HC Deb 19 November 1958 vol 595 cc1139-40
26. Mr. Zilliacus

asked the Secretary of State for Foreign Affairs whether the Government are now ready to abandon the policy of arming the German Federal Republic with nuclear weapons and insisting that united Germany must be free to enter the North Atlantic Treaty Organisation and will, instead, accept the revised Rapacki Plan as a basis of negotiation.

Mr. Selwyn Lloyd

The policy of Her Majesty's Government remains that Germany should be reunified by free elections and that an all-German Government should be free to choose its own foreign policy and alliances. Such a Government would be free to join the North Atlantic Treaty Organisation or the Warsaw Pact, or neither. With regard to nuclear weapons, the position remains as stated by my right hon. Friend the Minister of Defence on 2nd April, 1958.

Mr. Zilliacus

Is it not a fact that the Government know that it is a foregone conclusion that Adenauer's Germany would remain in N.A.T.O.? Is it not further a fact that since 1953 there has been no chance of a settlement on this basis?
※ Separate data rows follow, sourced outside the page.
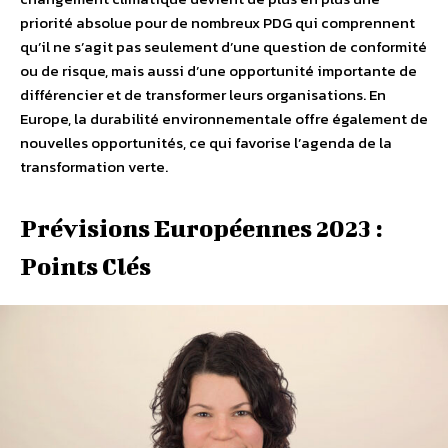
priorité absolue pour de nombreux PDG qui comprennent
qu’il ne s’agit pas seulement d’une question de conformité
ou de risque, mais aussi d’une opportunité importante de
différencier et de transformer leurs organisations. En
Europe, la durabilité environnementale offre également de
nouvelles opportunités, ce qui favorise l’agenda de la
transformation verte.
Prévisions Européennes 2023 :
Points Clés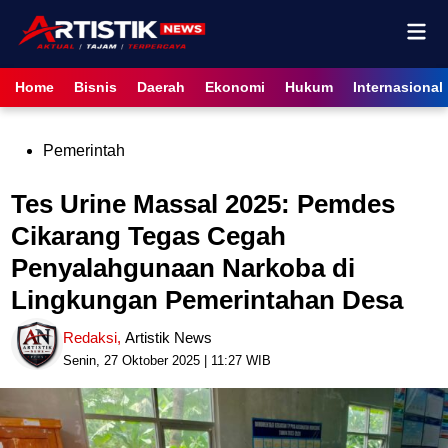
Skip
Mai
to
content
Men
Home
Bisnis
Daerah
Ekonomi
Hukum
Internasional
Posted
Pemerintah
in
Tes Urine Massal 2025: Pemdes
Cikarang Tegas Cegah
Penyalahgunaan Narkoba di
Lingkungan Pemerintahan Desa
Redaksi
,
Artistik News
Senin, 27 Oktober 2025 | 11:27 WIB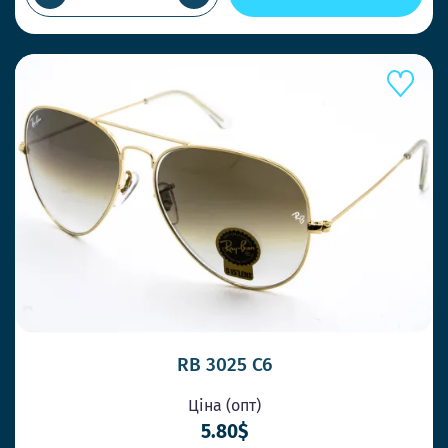
RB 3025 C6
Ціна (опт)
5.80$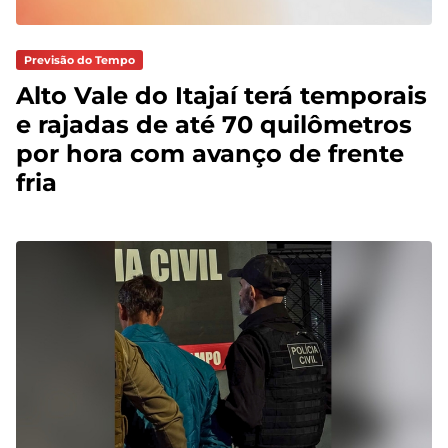
Previsão do Tempo
Alto Vale do Itajaí terá temporais
e rajadas de até 70 quilômetros
por hora com avanço de frente
fria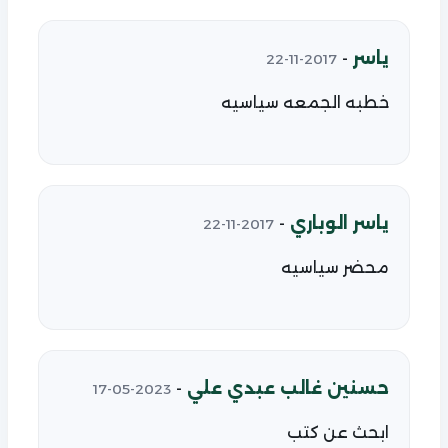
ياسر
-
2017-11-22
خطبه الجمعه سياسيه
ياسر الوباري
-
2017-11-22
محضر سياسيه
حسنين غالب عبدي علي
-
2023-05-17
ابحث عن كتب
Does this mean that the Government reject any form of disengagement and want to go on with their policy until the bombs come home?

Mr. Lloyd

Our view is that the German people should have the right of self-determination both in their domestic policy and in their foreign policy. The term "disengagement," of course, is capable of a variety of interpretations. Our sole concern has been that whatever plan is made should not add to insecurity rather than to security.

Mr. Shinwell

Have Her Majesty's Government any power to prevent Federal Germany from dissociating from N.A.T.O.?

Mr. Lloyd

We have no such power.

Dame Florence Horsbrugh

Is my right hon. and learned Friend aware that at two successive meetings of the Council of Europe, when Parliamentarians from Federal Germany and other European countries were represented, any idea of a disengagement area or a Rapacki Plan was turned down each time it was put to the vote?

Mr. Lloyd

My right hon. Friend is quite right.